*** Block opens ***

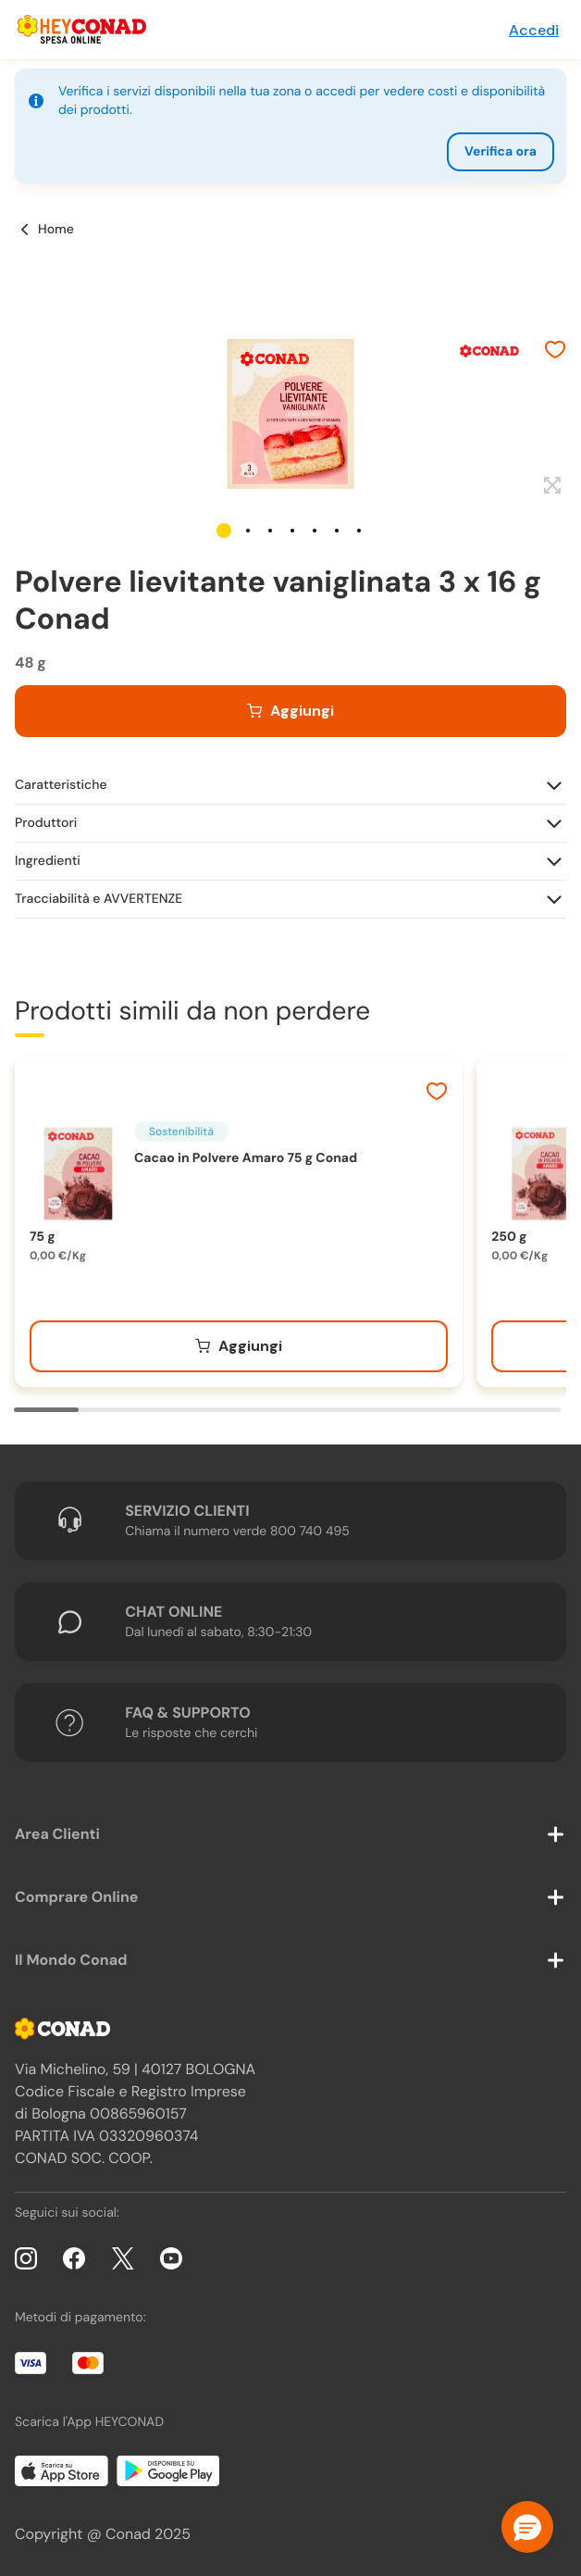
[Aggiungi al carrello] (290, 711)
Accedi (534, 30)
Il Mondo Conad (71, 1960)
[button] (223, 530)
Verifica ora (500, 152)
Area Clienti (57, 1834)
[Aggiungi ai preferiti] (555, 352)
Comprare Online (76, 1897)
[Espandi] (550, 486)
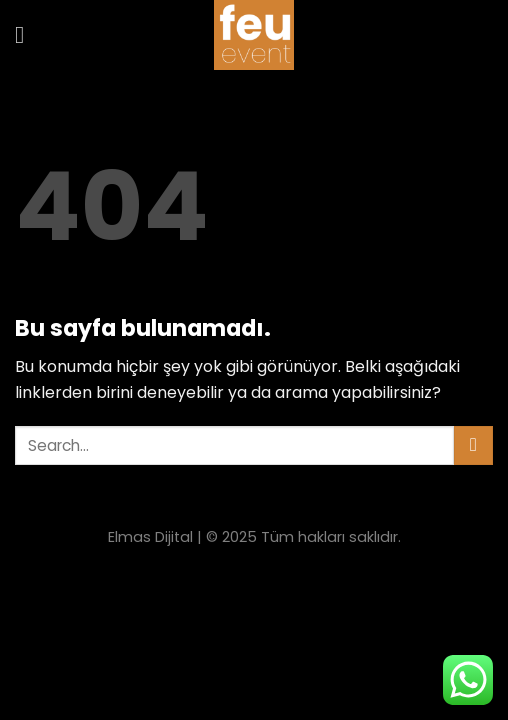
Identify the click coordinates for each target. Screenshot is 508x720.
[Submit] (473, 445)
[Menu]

*** Block closes ***

Once the lines above that include "Aggiungi" are counted, report the number and nothing else.

Exercise response
2